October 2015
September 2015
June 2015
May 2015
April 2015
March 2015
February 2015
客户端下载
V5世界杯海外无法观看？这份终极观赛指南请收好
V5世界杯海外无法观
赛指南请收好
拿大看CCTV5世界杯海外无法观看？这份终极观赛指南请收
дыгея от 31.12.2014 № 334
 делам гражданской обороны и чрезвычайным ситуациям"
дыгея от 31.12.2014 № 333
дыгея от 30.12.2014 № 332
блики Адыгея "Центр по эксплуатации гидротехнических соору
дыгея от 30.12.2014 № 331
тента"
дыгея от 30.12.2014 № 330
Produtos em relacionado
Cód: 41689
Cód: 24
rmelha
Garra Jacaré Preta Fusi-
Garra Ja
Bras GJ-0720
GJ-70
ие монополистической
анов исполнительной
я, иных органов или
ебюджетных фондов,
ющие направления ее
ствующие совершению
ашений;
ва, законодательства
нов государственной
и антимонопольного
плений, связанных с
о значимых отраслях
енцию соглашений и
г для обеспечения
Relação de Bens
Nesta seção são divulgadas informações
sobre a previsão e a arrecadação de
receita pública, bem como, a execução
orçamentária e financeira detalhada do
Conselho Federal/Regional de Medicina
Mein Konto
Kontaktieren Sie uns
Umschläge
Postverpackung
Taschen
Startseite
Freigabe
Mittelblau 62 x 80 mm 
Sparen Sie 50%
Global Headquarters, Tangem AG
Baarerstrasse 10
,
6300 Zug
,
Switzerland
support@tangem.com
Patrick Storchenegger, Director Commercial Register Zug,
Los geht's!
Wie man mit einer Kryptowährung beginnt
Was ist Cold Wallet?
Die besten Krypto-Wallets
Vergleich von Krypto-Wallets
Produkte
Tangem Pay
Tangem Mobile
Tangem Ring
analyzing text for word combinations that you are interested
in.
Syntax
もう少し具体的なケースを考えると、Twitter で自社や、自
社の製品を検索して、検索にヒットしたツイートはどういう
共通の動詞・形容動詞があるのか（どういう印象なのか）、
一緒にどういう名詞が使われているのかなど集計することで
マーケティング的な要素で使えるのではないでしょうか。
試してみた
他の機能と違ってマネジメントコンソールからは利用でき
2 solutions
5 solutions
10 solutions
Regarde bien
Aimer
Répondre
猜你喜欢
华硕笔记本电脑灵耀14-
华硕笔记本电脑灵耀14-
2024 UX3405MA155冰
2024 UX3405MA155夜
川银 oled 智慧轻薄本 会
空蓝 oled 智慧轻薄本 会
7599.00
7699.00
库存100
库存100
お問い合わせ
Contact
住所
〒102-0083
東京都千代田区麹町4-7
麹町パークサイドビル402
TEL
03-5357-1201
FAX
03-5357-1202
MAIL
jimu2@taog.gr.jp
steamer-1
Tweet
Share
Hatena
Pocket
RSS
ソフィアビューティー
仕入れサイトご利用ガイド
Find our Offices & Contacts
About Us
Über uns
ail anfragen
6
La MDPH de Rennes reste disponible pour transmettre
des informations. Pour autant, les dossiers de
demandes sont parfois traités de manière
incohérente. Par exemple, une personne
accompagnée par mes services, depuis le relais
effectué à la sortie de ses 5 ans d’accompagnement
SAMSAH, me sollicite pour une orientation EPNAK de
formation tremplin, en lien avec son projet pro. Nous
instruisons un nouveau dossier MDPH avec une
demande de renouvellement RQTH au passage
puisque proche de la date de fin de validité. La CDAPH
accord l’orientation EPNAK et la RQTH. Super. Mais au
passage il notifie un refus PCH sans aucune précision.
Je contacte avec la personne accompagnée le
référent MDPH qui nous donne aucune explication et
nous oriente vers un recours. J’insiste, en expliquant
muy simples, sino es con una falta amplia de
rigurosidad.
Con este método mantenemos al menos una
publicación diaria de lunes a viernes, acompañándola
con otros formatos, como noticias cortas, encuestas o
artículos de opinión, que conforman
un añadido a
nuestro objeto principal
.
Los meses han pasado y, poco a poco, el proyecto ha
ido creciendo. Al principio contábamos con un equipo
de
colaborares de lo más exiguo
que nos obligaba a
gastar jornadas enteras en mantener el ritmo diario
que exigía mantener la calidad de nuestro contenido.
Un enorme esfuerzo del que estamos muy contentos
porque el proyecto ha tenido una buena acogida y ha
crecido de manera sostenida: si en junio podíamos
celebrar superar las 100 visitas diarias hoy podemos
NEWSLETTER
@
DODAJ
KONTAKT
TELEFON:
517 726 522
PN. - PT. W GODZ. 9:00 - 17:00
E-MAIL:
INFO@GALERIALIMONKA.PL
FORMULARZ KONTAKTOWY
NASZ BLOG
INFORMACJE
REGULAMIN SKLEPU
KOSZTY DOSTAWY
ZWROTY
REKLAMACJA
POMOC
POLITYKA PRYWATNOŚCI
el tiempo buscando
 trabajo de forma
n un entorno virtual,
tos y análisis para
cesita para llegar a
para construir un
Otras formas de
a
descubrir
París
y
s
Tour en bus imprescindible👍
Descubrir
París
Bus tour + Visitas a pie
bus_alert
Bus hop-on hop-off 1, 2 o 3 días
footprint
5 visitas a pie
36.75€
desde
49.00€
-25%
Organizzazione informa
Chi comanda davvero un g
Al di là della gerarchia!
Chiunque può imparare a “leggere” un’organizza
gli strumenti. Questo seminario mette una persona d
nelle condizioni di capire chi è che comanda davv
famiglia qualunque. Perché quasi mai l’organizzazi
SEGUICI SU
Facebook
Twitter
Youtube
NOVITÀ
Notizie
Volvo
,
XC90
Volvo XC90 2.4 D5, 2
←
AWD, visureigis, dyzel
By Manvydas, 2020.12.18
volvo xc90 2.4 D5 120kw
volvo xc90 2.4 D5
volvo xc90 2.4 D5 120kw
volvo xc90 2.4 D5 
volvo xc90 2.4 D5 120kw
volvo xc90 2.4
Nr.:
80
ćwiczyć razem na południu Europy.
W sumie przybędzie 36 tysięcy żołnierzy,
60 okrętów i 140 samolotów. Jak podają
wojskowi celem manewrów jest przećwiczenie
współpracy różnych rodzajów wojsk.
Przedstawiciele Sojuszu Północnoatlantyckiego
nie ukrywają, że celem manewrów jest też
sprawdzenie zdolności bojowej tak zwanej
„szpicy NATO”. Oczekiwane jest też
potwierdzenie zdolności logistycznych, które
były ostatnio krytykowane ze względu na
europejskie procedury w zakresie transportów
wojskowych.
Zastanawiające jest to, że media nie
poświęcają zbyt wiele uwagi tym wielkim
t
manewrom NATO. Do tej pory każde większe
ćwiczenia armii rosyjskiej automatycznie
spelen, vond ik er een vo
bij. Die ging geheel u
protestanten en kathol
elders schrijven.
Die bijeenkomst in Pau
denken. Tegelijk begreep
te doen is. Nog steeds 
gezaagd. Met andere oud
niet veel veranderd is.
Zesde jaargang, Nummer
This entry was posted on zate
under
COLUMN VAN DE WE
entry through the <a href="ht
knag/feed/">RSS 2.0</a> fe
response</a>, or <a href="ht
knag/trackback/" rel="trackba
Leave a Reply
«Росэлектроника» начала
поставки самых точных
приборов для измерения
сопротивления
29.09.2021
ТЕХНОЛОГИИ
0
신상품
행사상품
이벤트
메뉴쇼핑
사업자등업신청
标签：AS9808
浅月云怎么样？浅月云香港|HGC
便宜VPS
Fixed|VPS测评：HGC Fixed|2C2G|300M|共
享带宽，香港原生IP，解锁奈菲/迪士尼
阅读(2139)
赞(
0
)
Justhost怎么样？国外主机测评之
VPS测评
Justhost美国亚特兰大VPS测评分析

WHAT YOU SHOULD DO ▸ Copy every line from the data that includes the string "passage".

ANSWER BOX ▸
demande de renouvellement RQTH au passage
passage il notifie un refus PCH sans aucune précision.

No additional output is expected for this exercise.